Notice that we have trained and tested our model on two completely separate data sets: training was performed using only the dates before 2005, and testing was performed using only the dates in 2005. FInally, we compute the predictions for 2005 and compare them to the actual movements of the market over that time period.

In [15]:
glm.pred <- rep("Down", 252)
glm.pred[glm.probs > .5] <- "Up"
table(glm.pred, Direction.2005)

        Direction.2005
glm.pred Down Up
    Down   77 97
    Up     34 44

In [16]:
mean(glm.pred == Direction.2005)

In [17]:
mean(glm.pred != Direction.2005)

The `!=` notion means _not equal to_, and so the last command computes the test set error rate. The results are rather disappointing: the test error rate is $52%$, which is worse than random guessing! Of course this result is not all suprising, given that opne would not generally expect to be able to use previous days' returns to predict future market performance. (After al, if it were possible to do so, then the authors of this book would be out striking it rich rather than writing a statistics textbook.)  

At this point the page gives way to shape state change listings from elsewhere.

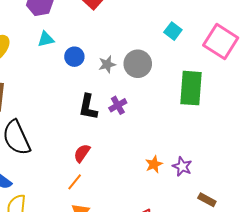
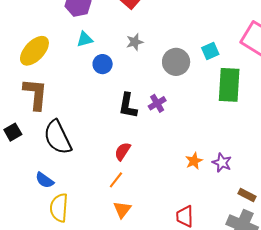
cyan square: (173, 31) -> (210, 51), moved, turned 30
blue circle: (74, 57) -> (103, 64), moved
gray star: (107, 64) -> (135, 42), moved

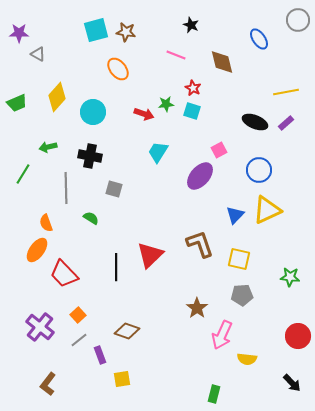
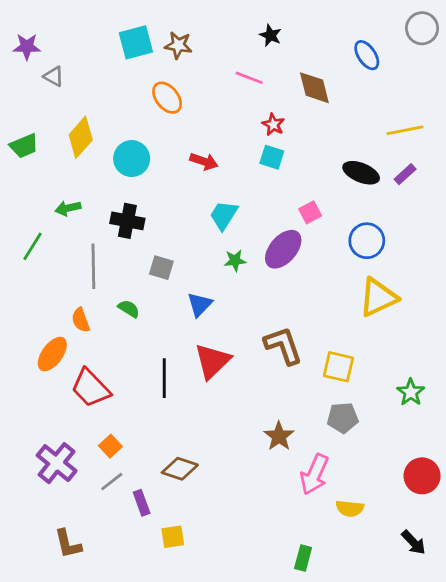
green star: (166, 104) -> (235, 261), moved
blue triangle: (235, 215) -> (200, 304), moved
orange semicircle: (46, 223) -> (81, 320), moved
green star: (290, 277) -> (411, 392), turned 30
brown L-shape: (48, 384) -> (68, 544), turned -50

We recall that the logistic regression model had very underwhelming _p_-value, though not very small, corresponded to `Lag1`. Perhaps by removing the variables that appear not to be helpful in predicting `Direction`, we can obtain a more effective model. After all, using predictors that have no relationship with the repsonse tends to cause a deterioration in the test error rate (since such predictors cause an increase in variance without a corresponding decrease in bias), and so removing such predictors may in turn yield an improvement. Below we have refit the logistic regression using just `Lag1` and `Lag2`, which seemed to have the highest predictive power in the orgiinal logistic regression model.

In [18]:
glm.fits <- glm(Direction ~ Lag1 + Lag2, data = Smarket, family = binomial, subset = train)
glm.probs <- predict(glm.fits, Smarket.2005, type = "response")
glm.pred <- rep("Down", 252)
glm.pred[glm.probs > .5] <- "Up"
table(glm.pred, Direction.2005)

        Direction.2005
glm.pred Down  Up
    Down   35  35
    Up     76 106

In [19]:
mean(glm.pred == Direction.2005)

In [20]:
106 / (106 + 76)

Now the results appear to be a little better: $56%$ of the daily movements have been correctly predicted. It is worth noting that in this case a much simpler strategy of predicting that the market will increase every day will also be correct $56%$ of the time! Hence, in terms of overall error rate, the logistic regression method is no better tna the naive approach. However, the confusion matrix shows that on days when logistic regression predicts an increase in the market, it has a $58%$ accuracy rate. This suggests a possible trading strategy of buying on days when the model predicts an increasing market, and avoiding trades on days when a decrease is predicted. Of course one would need to investigate more carefully whether this small improvement was real or just due to random chance.  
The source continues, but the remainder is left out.